» **What the task asks**
Scan the records for the string "públicas", then copy each line that has it.

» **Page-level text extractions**
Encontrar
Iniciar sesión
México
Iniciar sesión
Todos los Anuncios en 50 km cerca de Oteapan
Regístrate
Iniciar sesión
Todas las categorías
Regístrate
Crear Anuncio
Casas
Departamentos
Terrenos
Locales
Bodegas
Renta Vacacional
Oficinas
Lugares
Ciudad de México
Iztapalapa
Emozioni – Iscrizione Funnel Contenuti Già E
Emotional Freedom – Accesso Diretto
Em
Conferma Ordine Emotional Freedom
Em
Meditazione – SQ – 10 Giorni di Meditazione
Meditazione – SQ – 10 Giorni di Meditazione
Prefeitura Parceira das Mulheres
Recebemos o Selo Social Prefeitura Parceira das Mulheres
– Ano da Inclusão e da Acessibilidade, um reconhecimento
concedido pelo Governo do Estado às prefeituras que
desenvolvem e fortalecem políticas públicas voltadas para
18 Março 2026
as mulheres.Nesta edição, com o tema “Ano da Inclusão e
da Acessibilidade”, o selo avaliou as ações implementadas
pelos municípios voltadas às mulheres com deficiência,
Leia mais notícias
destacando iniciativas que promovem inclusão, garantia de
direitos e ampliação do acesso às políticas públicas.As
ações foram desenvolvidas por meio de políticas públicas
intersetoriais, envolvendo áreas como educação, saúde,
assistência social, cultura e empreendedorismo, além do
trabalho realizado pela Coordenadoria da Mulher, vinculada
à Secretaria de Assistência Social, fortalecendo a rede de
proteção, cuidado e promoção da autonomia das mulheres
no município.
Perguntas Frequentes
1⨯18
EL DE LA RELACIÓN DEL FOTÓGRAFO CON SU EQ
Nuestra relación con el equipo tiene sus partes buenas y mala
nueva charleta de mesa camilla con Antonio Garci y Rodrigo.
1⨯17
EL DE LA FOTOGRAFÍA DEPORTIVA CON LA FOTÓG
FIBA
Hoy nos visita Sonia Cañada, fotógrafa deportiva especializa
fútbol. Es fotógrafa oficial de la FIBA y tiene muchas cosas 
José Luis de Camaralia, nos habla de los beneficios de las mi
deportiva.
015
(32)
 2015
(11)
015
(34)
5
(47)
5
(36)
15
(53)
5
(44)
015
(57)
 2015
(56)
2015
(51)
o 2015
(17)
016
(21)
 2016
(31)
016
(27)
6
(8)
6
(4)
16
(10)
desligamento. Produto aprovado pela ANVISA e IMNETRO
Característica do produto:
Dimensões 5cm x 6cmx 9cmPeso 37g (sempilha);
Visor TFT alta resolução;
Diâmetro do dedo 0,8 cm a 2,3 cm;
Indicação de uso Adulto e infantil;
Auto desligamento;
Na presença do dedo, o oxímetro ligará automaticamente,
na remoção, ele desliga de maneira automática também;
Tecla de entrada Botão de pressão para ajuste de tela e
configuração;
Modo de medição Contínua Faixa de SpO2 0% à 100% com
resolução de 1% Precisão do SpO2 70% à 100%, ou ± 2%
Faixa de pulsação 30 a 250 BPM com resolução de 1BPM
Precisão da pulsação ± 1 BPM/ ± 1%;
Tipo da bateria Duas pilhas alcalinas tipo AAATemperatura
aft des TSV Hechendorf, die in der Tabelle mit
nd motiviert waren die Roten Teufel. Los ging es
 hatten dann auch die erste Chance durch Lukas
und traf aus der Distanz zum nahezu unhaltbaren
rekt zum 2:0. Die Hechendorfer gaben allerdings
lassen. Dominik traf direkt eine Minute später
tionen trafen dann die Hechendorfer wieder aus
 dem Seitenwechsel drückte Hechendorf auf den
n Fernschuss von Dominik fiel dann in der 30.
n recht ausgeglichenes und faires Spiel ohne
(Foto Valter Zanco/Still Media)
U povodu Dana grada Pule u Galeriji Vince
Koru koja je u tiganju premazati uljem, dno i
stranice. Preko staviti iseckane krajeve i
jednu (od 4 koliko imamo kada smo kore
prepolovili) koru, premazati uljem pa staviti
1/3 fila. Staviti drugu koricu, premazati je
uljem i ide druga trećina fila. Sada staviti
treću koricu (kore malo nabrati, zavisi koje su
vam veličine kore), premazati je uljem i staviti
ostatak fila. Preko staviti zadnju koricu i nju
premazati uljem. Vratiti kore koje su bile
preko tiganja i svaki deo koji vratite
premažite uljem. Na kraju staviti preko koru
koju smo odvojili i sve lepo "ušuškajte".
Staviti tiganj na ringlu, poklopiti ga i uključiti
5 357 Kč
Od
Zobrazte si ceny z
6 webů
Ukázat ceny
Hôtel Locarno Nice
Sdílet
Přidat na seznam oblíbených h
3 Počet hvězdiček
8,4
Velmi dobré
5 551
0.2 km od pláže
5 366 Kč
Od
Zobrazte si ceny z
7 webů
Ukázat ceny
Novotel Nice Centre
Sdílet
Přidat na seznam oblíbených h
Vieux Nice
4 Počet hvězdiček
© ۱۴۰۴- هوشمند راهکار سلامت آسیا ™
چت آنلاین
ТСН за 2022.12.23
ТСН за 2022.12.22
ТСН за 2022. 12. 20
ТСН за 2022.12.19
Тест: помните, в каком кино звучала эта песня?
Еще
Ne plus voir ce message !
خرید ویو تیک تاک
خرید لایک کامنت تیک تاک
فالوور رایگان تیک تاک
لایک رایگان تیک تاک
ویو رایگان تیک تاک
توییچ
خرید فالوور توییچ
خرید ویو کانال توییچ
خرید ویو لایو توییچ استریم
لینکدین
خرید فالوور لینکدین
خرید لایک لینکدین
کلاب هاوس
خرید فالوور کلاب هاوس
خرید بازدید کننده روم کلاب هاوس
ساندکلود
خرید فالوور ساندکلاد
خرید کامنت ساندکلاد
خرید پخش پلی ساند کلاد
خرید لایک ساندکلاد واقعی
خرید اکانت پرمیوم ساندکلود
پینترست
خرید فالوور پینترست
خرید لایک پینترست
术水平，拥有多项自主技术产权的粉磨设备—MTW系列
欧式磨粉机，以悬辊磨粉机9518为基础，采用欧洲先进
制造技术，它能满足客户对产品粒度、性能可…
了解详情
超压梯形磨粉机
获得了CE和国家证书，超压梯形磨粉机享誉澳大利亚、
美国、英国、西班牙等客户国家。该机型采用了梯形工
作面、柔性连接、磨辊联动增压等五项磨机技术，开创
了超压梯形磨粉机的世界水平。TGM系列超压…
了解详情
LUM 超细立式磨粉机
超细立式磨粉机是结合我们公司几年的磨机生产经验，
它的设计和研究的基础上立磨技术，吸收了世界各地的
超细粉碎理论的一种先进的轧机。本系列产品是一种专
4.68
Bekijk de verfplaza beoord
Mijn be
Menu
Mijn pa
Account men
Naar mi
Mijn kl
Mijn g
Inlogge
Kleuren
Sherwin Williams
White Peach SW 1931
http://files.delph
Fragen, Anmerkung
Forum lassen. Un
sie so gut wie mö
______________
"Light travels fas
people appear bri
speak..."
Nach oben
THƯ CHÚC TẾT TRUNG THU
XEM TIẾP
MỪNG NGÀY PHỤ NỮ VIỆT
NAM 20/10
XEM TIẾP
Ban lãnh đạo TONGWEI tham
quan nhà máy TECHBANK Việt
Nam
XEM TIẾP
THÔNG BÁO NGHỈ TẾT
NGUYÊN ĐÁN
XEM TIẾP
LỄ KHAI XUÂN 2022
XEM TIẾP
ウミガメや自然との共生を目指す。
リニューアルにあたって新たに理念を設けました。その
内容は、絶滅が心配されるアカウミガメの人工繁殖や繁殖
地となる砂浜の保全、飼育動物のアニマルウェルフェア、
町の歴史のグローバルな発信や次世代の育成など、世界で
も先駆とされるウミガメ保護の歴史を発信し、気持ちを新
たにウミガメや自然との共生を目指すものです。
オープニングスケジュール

» **Response to the exercise**
desenvolvem e fortalecem políticas públicas voltadas para
direitos e ampliação do acesso às políticas públicas.As
ações foram desenvolvidas por meio de políticas públicas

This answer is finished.